City of Golden Shadow
Renie stared at the newcomers. There was something naggingly familiar about the muscular, black-haired sim. As she turned to consult !Xabbu, she felt a gentle touch on her arm. One of the previous group of guests, a small, round woman in a Temilúni sim, stood beside her.
"I am sorry to bother you. I am very confused. May I speak with you for a moment?"
Renie could not help looking the stranger over, but there was no way to deduce anything certain about anyone in VR. "Of course. Sit down." She led the woman to the chair beside Martine's.
"I . . . I do not understand where I am. That man said we are in his simulation, but I have never seen a simulation like this."
"None of us has," Renie assured her. "It's a whole new universe when you've got that kind of money, I guess."
The newcomer shook her head. "It is all so strange!
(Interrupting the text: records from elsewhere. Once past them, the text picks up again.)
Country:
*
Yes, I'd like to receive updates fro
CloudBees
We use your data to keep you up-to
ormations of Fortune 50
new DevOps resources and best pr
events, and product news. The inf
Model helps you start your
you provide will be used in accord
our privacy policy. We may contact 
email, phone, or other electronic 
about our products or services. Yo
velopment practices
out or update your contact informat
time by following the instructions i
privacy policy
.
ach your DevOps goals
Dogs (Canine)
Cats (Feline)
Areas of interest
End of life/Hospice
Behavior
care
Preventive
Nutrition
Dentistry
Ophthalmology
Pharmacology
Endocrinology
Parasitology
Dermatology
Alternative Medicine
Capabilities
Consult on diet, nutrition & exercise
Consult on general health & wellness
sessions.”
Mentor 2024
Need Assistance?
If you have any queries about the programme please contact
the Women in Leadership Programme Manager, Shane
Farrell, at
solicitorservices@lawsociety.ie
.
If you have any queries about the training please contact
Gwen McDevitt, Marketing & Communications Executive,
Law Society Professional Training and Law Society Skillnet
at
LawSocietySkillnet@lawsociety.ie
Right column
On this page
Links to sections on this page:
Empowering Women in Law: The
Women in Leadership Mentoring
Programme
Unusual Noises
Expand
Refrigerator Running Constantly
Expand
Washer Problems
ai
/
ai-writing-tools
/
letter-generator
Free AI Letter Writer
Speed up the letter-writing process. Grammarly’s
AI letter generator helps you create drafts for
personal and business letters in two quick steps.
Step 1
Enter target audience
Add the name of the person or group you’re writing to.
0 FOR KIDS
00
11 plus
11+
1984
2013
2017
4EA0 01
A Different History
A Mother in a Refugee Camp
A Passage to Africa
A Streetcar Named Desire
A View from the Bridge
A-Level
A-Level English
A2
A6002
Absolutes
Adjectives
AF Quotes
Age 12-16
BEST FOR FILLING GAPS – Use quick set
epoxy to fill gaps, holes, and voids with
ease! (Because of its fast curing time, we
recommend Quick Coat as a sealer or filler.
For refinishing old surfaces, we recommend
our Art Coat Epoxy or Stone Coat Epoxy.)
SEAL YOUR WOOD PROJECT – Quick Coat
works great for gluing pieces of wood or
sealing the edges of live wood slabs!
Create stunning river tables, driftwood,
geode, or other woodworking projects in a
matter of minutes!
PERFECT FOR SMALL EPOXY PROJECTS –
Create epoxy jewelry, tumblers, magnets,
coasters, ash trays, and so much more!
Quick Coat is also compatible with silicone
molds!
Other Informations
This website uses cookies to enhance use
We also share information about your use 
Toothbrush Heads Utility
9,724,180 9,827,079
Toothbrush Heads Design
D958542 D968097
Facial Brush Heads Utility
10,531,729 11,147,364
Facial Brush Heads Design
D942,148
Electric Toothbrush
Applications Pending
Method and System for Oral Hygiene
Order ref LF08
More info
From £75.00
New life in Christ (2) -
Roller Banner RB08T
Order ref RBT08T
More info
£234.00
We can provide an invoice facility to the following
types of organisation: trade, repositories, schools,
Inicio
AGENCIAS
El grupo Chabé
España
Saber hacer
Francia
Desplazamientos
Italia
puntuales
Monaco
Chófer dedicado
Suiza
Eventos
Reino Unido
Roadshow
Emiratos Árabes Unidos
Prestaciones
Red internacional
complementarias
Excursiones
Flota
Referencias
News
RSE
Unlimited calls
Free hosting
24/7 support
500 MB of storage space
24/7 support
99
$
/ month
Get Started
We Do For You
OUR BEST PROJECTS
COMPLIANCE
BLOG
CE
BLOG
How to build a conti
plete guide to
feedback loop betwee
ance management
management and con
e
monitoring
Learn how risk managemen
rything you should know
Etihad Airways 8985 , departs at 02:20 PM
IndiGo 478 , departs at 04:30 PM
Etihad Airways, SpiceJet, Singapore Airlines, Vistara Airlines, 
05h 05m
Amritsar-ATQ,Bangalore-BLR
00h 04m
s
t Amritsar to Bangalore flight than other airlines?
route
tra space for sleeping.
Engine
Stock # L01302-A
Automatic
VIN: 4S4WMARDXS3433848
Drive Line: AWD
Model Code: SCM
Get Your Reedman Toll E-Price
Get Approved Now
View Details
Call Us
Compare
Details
I have been searching for help for my poor granddaughter, and thought I had discovered a source of information about what had harmed her. I have worked so hard to learn the truth! But now, instead of finding information, I find myself in . . . I do not know what it is."
!Xabbu popped up beside her. "Is your granddaughter ill?" be asked."Is she asleep and will not wake up?"
The woman drew back, although Renie thought it was more from the startling suddenness of his question than !Xabbu's simian form. "Yes. She has been in the hospital for many months. The cleverest specialists in Hong Kong do not know what the problem is."
"The same thing is wrong with my brother." Renie described what had happened to Stephen, and how she and her friends had been led to Temilún. The woman listened avidly, making little noises of shock and unhappiness.
"I had thought I was the only one!" she said. "When my little dear one became sick, my flower, I felt sure it was something to do with the net. But my daughter and her husband, I think they believe I have lost my mind, although they are too kind to say so." Her shoulders trembled. Renie realized she was crying, although the sim did not show tears. "Forgive me. I have worried that I might indeed be going mad." She wiped at her eyes. "Oh! I have intruded on you, but have not even told you my name. I am so impolite! My name is Quan Li."
Renie introduced herself and her friends. "We're as surprised by all this as you are. We thought we were breaking into our enemies' personal playground. I suppose we did, in a way, but this man Atasco doesn't seem very much like an enemy." She looked over at their host, who was talking to the black-clad stranger. "Who is that with him—the one with the clown face? Did he come in with you?"
Quan Li nodded. "I do not know him—I am not even sure it is a him." She giggled, then lifted her hand to her mouth as though she had shocked herself. "He was waiting outside when the guards brought us—me and the other woman sitting there." She indicated the other Temilúni sim. "I do not know her name either. We all entered together."
"Perhaps he is Sellars," !Xabbu suggested.
"He is not," said Martine distractedly. She was staring at the high ceiling, her eyes still without focus. "He calls himself 'Sweet William.' He is from England."
Renie realized after a moment that her mouth was open. Even on a sim, that was not an attractive expression. She shut it. "How do you know?"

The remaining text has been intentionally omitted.